D’ailleurs, avant son incarcération, Martin était sur le bon chemin. Il s’était trouvé un travail à temps plein, il ne vendait plus de drogue et consommait seulement à l’occasion.

Les proches de Martin ne voulaient pas trop ébruiter l’histoire, par peur de devoir encaisser de mauvais commentaires, jugeant la situation déjà assez pénible.

Afficher une demande sur les réseaux sociaux pour tenter de trouver des familles temporaires aux félins était donc hors de question. De plus, certains membres de la famille n’étaient pas au courant de la situation, et c’est sans compter que la famille aurait eu à gérer des commentaires haineux.

« On a même pensé les faire euthanasier ou aller les mener dans un refuge, mais je sais que retrouver ses chats à sa sortie de prison fait partie des motivations de mon frère », poursuit le frère de Martin, qui est allergique aux chats.

« Après avoir fait le tour de nos contacts potentiels, nous avons appelé dans une pension qui me chargeait 150 $ par semaine. Nous n’avions pas les moyens de payer ça. Martin ne reçoit pas de salaire pour 13 mois », précise la famille.

Comme les chats n’étaient pas stérilisés, la plupart des gens ne les voulaient pas. La famille s’est donc occupée de faire stériliser les chats.

Après plusieurs jours de recherches, un propriétaire d’une ferme s’est proposé pour héberger les chats. « On fournit la nourriture. On sait qu’ils sont bien, et tout le monde est rassuré. »

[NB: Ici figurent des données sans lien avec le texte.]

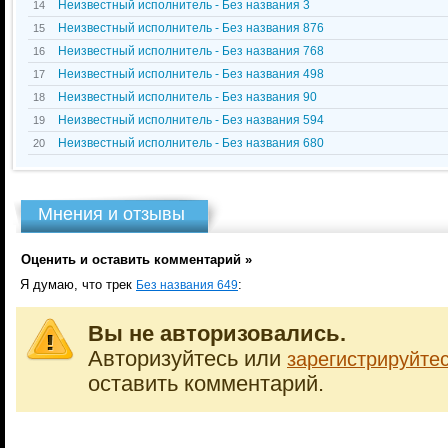
Неизвестный исполнитель - Без названия 3
14
Неизвестный исполнитель - Без названия 876
15
Неизвестный исполнитель - Без названия 768
16
Неизвестный исполнитель - Без названия 498
17
Неизвестный исполнитель - Без названия 90
18
Неизвестный исполнитель - Без названия 594
19
Неизвестный исполнитель - Без названия 680
20
Мнения и отзывы
Оценить и оставить комментарий »
Я думаю, что трек
:
Без названия 649
Вы не авторизовались.
Авторизуйтесь или
зарегистрируйте
оставить комментарий.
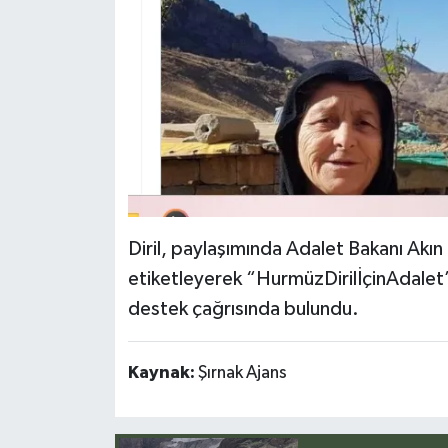
Diril, paylaşımında Adalet Bakanı Akın 
etiketleyerek “HurmüzDirilİçinAdalet”
destek çağrısında bulundu.
Kaynak:
Şırnak Ajans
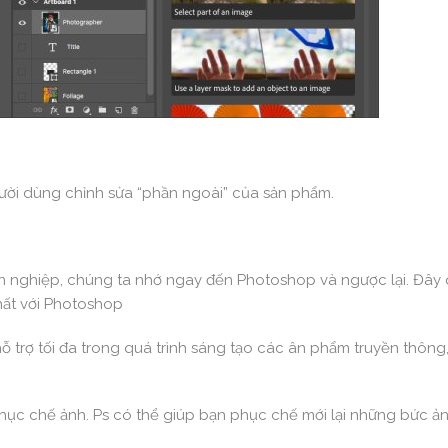
ười dùng chỉnh sửa “phần ngoài” của sản phẩm.
n nghiệp, chúng ta nhớ ngay đến Photoshop và ngược lại. Đây
hất với Photoshop
ỗ trợ tối đa trong quá trình sáng tạo các ân phẩm truyền thông
 phục chế ảnh. Ps có thể giúp bạn phục chế mới lại những bức ả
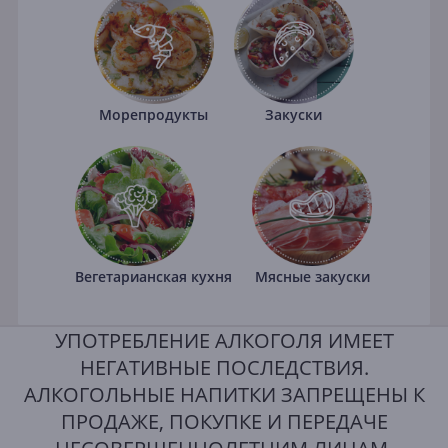
Морепродукты
Закуски
Вегетарианская кухня
Мясные закуски
УПОТРЕБЛЕНИЕ АЛКОГОЛЯ ИМЕЕТ
НЕГАТИВНЫЕ ПОСЛЕДСТВИЯ.
АЛКОГОЛЬНЫЕ НАПИТКИ ЗАПРЕЩЕНЫ К
ПРОДАЖЕ, ПОКУПКЕ И ПЕРЕДАЧЕ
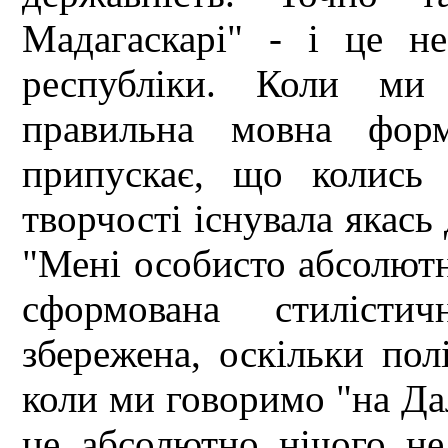
Мадагаскарі" - і це не
республіки. Коли ми
правильна мовна фор
припускає, що колись
творчості існувала якась 
"Мені особисто абсолютн
сформована стиліст
збережена, оскільки пол
коли ми говоримо "на Дал
це абсолютно нічого не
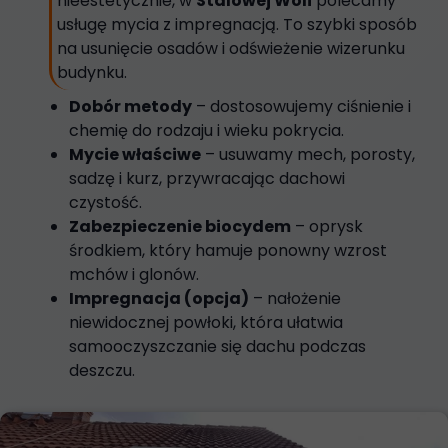
nieestetycznie, w
Stalowej Woli
polecamy
usługę mycia z impregnacją. To szybki sposób
na usunięcie osadów i odświeżenie wizerunku
budynku.
Dobór metody
– dostosowujemy ciśnienie i
chemię do rodzaju i wieku pokrycia.
Mycie właściwe
– usuwamy mech, porosty,
sadzę i kurz, przywracając dachowi
czystość.
Zabezpieczenie biocydem
– oprysk
środkiem, który hamuje ponowny wzrost
mchów i glonów.
Impregnacja (opcja)
– nałożenie
niewidocznej powłoki, która ułatwia
samooczyszczanie się dachu podczas
deszczu.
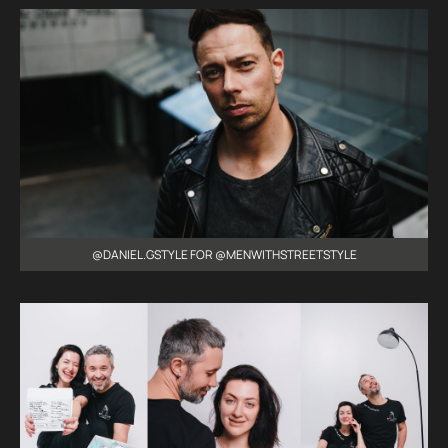
@DANIEL.GSTYLE FOR @MENWITHSTREETSTYLE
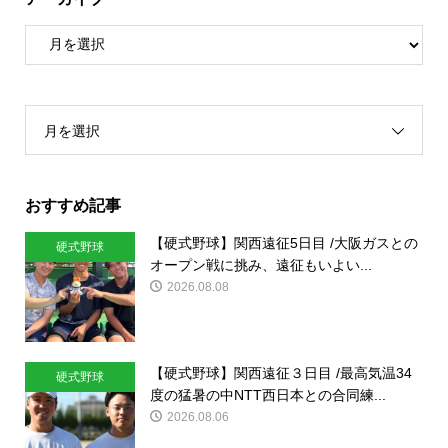
月を選択
おすすめ記事
【硬式野球】関西遠征5日目 /大阪ガスとの
硬式野球
オープン戦に挑み、遠征もいよい...
2026.08.08
【硬式野球】関西遠征３日目 /最高気温34
硬式野球
度の猛暑の中NTT西日本との合同練...
2026.08.06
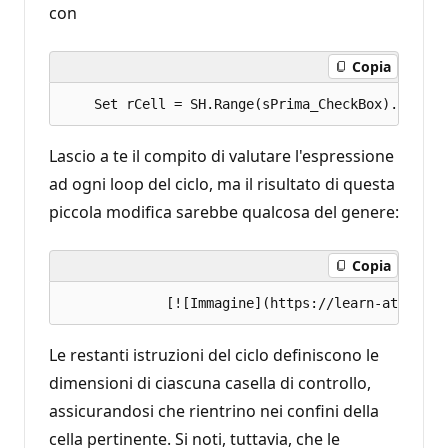
con
Copia
Lascio a te il compito di valutare l'espressione
ad ogni loop del ciclo, ma il risultato di questa
piccola modifica sarebbe qualcosa del genere:
Copia
Le restanti istruzioni del ciclo definiscono le
dimensioni di ciascuna casella di controllo,
assicurandosi che rientrino nei confini della
cella pertinente. Si noti, tuttavia, che le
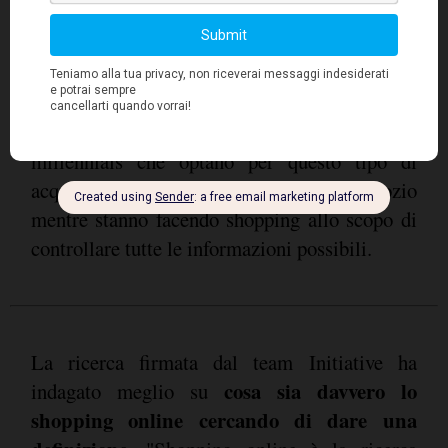
digitali va di pari passo con quella offline per
tutti i profili individuati. Cataloghi e riviste
sono sempre prediletti, infatti hanno un ruolo
chiave, ma non manca la ricerca di consigli e
impressioni da parte di altre persone. I
millennials che optano per questo tipo di
acquisto utilizzano gli smartphone in negozio
mentre stanno facendo shopping allo scopo di
controllare tutte le informazioni possibili.
La ricerca firmata dal team Initiative ha
cosa sia davvero lo
indagato meglio su
shopping online cercando di dare una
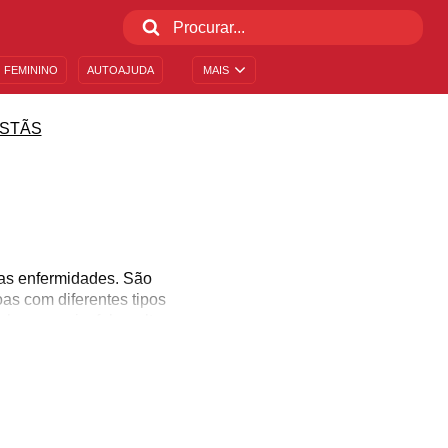
 FEMININO
AUTOAJUDA
MAIS
ISTÃS
uas enfermidades. São
as com diferentes tipos
hemorragia, febre alta,
evento de ressurreição.
r dado sua vida por nós.
erior. Confira nestas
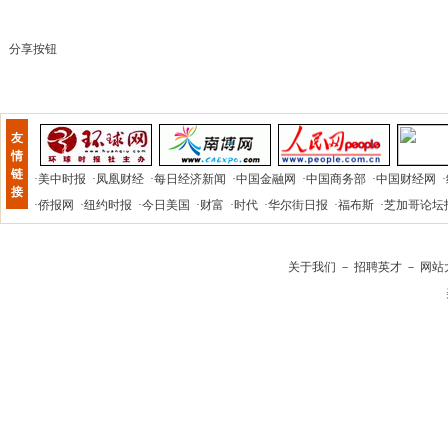
分享按钮
友
情
链
·
美中时报
·
凤凰财经
·
每日经济新闻
·
中国金融网
·
中国商务部
·
中国财经网
·
接
·
侨报网
·
纽约时报
·
今日美国
·
财富
·
时代
·
华尔街日报
·
福布斯
·
芝加哥论坛
关于我们
－
招聘英才
－
网站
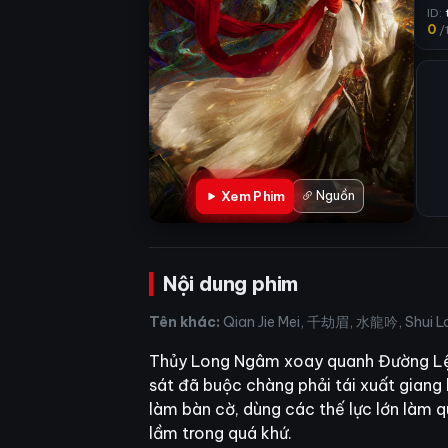
ID:
0
/
Xem Phim
Nguồn
Nội dung phim
Tên khác:
Qian Jie Mei, 千劫眉, 水龍吟, Shui Lo
Thủy Long Ngâm xoay quanh Đường Lệ T
sát đã buộc chàng phải tái xuất giang 
làm bàn cờ, dùng các thế lực lớn làm q
lầm trong quá khứ.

La famille de Martin aurait aimé trouver une ressource ou un service de familles d’accueil pour animaux, tout en gardant son dossier confidentiel. « Je me demande ce que font les gens qui n’ont pas de famille. C’est vraiment un stress supplémentaire à vivre dans une situation difficile », réfléchit le frère de Martin.

Refuge des animaux

Au Refuge des animaux de Chicoutimi, Marc Villeneuve avoue que ce genre de situation n’est pas rare. « Encore cet automne, un jeune homme, qui avait des animaux, s’est ramassé en prison. C’est sa famille qui doit s’occuper de tout ça, en tentant de rester dans l’anonymat », explique M Villeneuve.

Quand les gens ont l’argent pour payer une pension, c’est assez facile à gérer, mais souvent, ils n’ont pas les moyens.

« J’ai déjà gardé des chiens très longtemps pour des gens incarcérés. C’est par l’entremise des avocats que les échanges se font, poursuit le propriétaire du refuge. Parfois, on a affaire à des personnes très peu fortunées. Ce n’est vraiment pas évident. C’est du cas par cas. »

Mise en fourrière

Sur le territoire de Saguenay, lors de mise en fourrière, en cas de force majeure, l’article 53.1 stipule que les autorités compétentes peuvent prendre en charge l’animal ou les animaux d’un citoyen lorsque celui-ci est dans l’une des situations suivantes :

• Victime d’un incendie

• Victime d’un accident de la route

• Est incarcéré

• Victime de tout autre cas de forces majeures

Pour toutes ces situations, c’est le Refuge des animaux de Chicoutimi et la SPCA Saguenay qui prendront soin des animaux. Le gardien de l’animal aura 15 jours suivant la date de l’admission en fourrière de son animal pour prendre une décision sur l’avenir de dernier. Pendant ces 15 jours, c’est la Ville qui assumera les frais. C’est très accommodant considérant que, dans la plupart des villes du Québec, le délai est de cinq jours.

La SPCA compte aussi une banque de noms de personnes volontaires qui agissent comme familles d’accueil temporaires pour des cas particuliers, ce qui peut grandement aider les propriétaires d’animaux dans le besoin.